━━ Input records
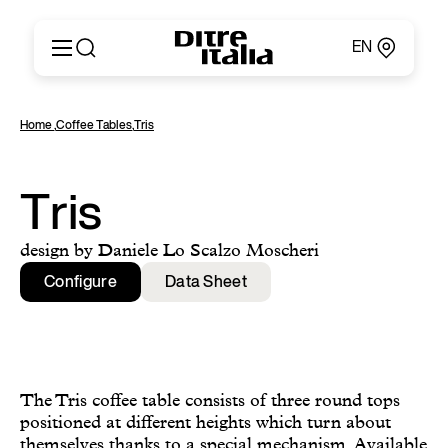
EN
Italiano
Products
Home
,
Coffee Tables
,
Tris
English
Configurator
Français
About
Deutsch
Catalogues and Materials
Tris
Español
Ditre for Professionals
Русский
Points of Sale
design by Daniele Lo Scalzo Moscheri
简体中文
News & Press
Configure
Data Sheet
Reserved Area
Contact
The Tris coffee table consists of three round tops
positioned at different heights which turn about
themselves thanks to a special mechanism. Available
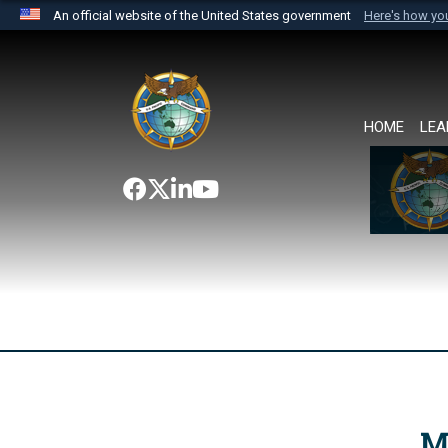
An official website of the United States government
Here's how y
Official websites use .mil
A
.mil
website belongs to an official U.S. Department 
the United States.
HOME
LEA
M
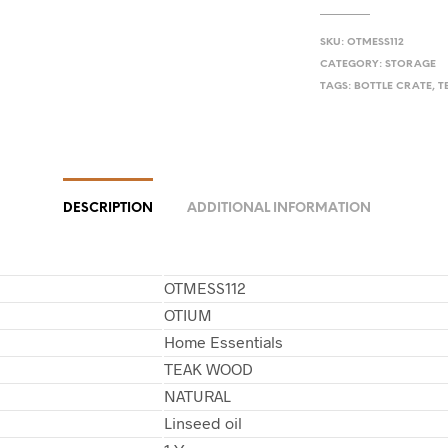
SKU:
OTMESS112
CATEGORY:
STORAGE
TAGS:
BOTTLE CRATE
,
T
DESCRIPTION
ADDITIONAL INFORMATION
OTMESS112
OTIUM
Home Essentials
TEAK WOOD
NATURAL
Linseed oil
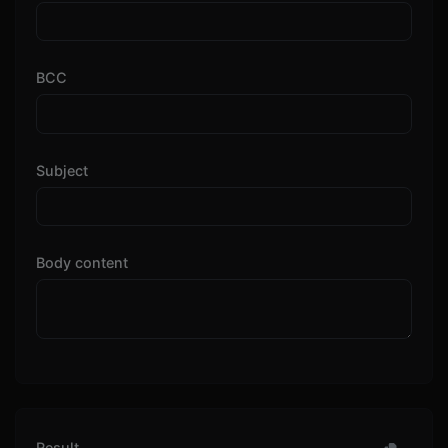
BCC
Subject
Body content
Result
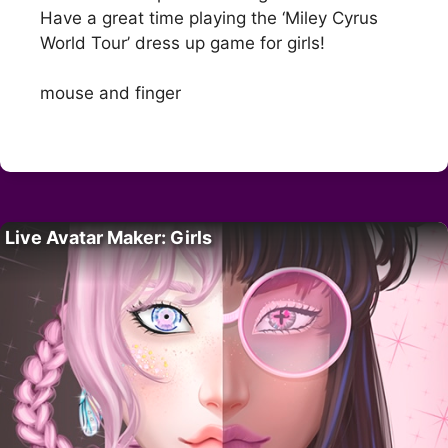
Have a great time playing the ‘Miley Cyrus
World Tour’ dress up game for girls!
mouse and finger
Live Avatar Maker: Girls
━━━━
Copy all lines from the data above that contain the word "States".

Task response ->
An official website of the United States government
the United States.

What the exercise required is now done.